◆ **TASK BRIEF**: The entries that follow need to be reproduced exactly, minus any images.

___ SUPPLIED MATERIAL ___

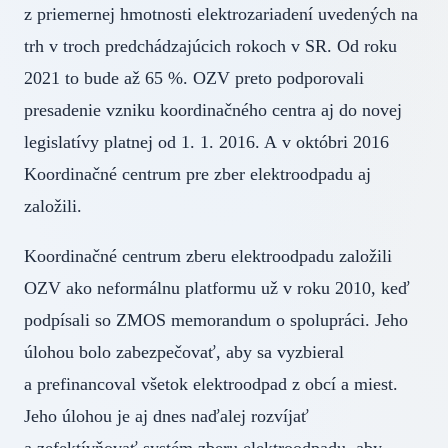
z priemernej hmotnosti elektrozariadení uvedených na
trh v troch predchádzajúcich rokoch v SR. Od roku
2021 to bude až 65 %. OZV preto podporovali
presadenie vzniku koordinačného centra aj do novej
legislatívy platnej od 1. 1. 2016. A v októbri 2016
Koordinačné centrum pre zber elektroodpadu aj
založili.
Koordinačné centrum zberu elektroodpadu založili
OZV ako neformálnu platformu už v roku 2010, keď
podpísali so ZMOS memorandum o spolupráci. Jeho
úlohou bolo zabezpečovať, aby sa vyzbieral
a prefinancoval všetok elektroodpad z obcí a miest.
Jeho úlohou je aj dnes naďalej rozvíjať
a zefektívňovať systém zberu elektroodpadu, aby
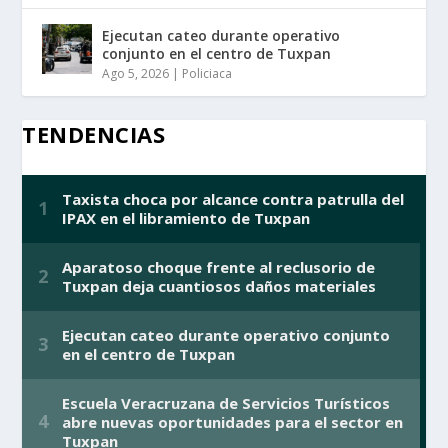
Ejecutan cateo durante operativo
conjunto en el centro de Tuxpan
Ago 5, 2026
|
Policiaca
TENDENCIAS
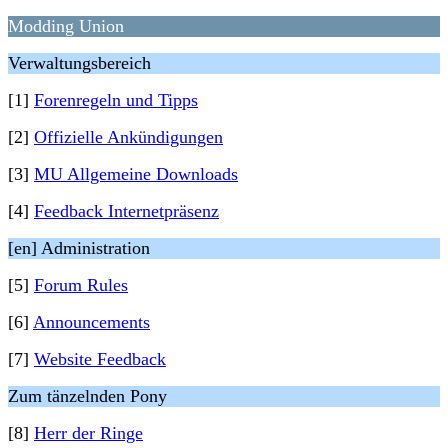
Modding Union
Verwaltungsbereich
[1]
Forenregeln und Tipps
[2]
Offizielle Ankündigungen
[3]
MU Allgemeine Downloads
[4]
Feedback Internetpräsenz
[en] Administration
[5]
Forum Rules
[6]
Announcements
[7]
Website Feedback
Zum tänzelnden Pony
[8]
Herr der Ringe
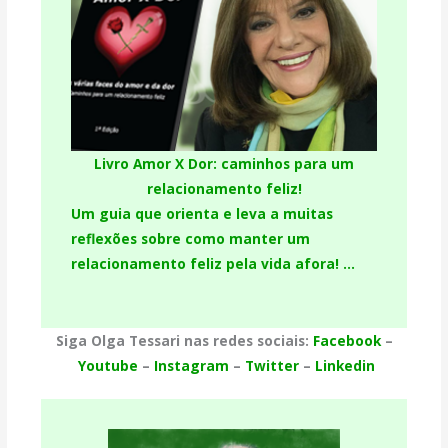
Livro Amor X Dor: caminhos para um
relacionamento feliz!
Um guia que orienta e leva a muitas
reflexões sobre como manter um
relacionamento feliz pela vida afora! …
Siga Olga Tessari nas redes sociais:
Facebook
–
Youtube
–
Instagram
–
Twitter
–
Linkedin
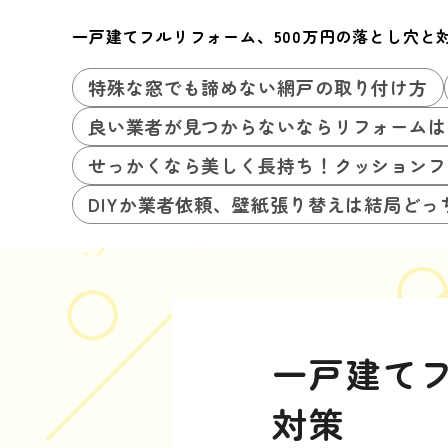
一戸建てフルリフォーム、500万円の落とし穴と
特殊な窓でも諦めない網戸の取り付け方
良い業者が見つからないならリフォームは
せっかくなら美しく長持ち！クッションフ
DIYか業者依頼、壁紙張り替えは結局どっ
一戸建てフ
対策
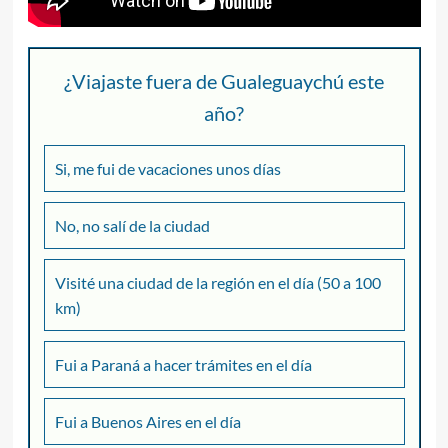
¿Viajaste fuera de Gualeguaychú este
año?
Si, me fui de vacaciones unos días
No, no salí de la ciudad
Visité una ciudad de la región en el día (50 a 100
km)
Fui a Paraná a hacer trámites en el día
Fui a Buenos Aires en el día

___

◆ **RESULT OF THIS TASK**:
z priemernej hmotnosti elektrozariadení uvedených na
trh v troch predchádzajúcich rokoch v SR. Od roku
2021 to bude až 65 %. OZV preto podporovali
presadenie vzniku koordinačného centra aj do novej
legislatívy platnej od 1. 1. 2016. A v októbri 2016
Koordinačné centrum pre zber elektroodpadu aj
založili.
Koordinačné centrum zberu elektroodpadu založili
OZV ako neformálnu platformu už v roku 2010, keď
podpísali so ZMOS memorandum o spolupráci. Jeho
úlohou bolo zabezpečovať, aby sa vyzbieral
a prefinancoval všetok elektroodpad z obcí a miest.
Jeho úlohou je aj dnes naďalej rozvíjať
a zefektívňovať systém zberu elektroodpadu, aby
Ejecutan cateo durante operativo
conjunto en el centro de Tuxpan
Ago 5, 2026
|
Policiaca
TENDENCIAS
Modding Union
Verwaltungsbereich
[1]
Forenregeln und Tipps
[2]
Offizielle Ankündigungen
[3]
MU Allgemeine Downloads
[4]
Feedback Internetpräsenz
[en] Administration
[5]
Forum Rules
[6]
Announcements
[7]
Website Feedback
Zum tänzelnden Pony
[8]
Herr der Ringe
Livro Amor X Dor: caminhos para um
relacionamento feliz!
Um guia que orienta e leva a muitas
reflexões sobre como manter um
relacionamento feliz pela vida afora! …
Siga Olga Tessari nas redes sociais:
Facebook
–
Youtube
–
Instagram
–
Twitter
–
Linkedin
一戸建てフルリフォーム、500万円の落とし穴と
特殊な窓でも諦めない網戸の取り付け方
良い業者が見つからないならリフォームは
せっかくなら美しく長持ち！クッションフ
DIYか業者依頼、壁紙張り替えは結局どっ
一戸建てフ
対策
¿Viajaste fuera de Gualeguaychú este
año?
Si, me fui de vacaciones unos días
No, no salí de la ciudad
Visité una ciudad de la región en el día (50 a 100
km)
Fui a Paraná a hacer trámites en el día
Fui a Buenos Aires en el día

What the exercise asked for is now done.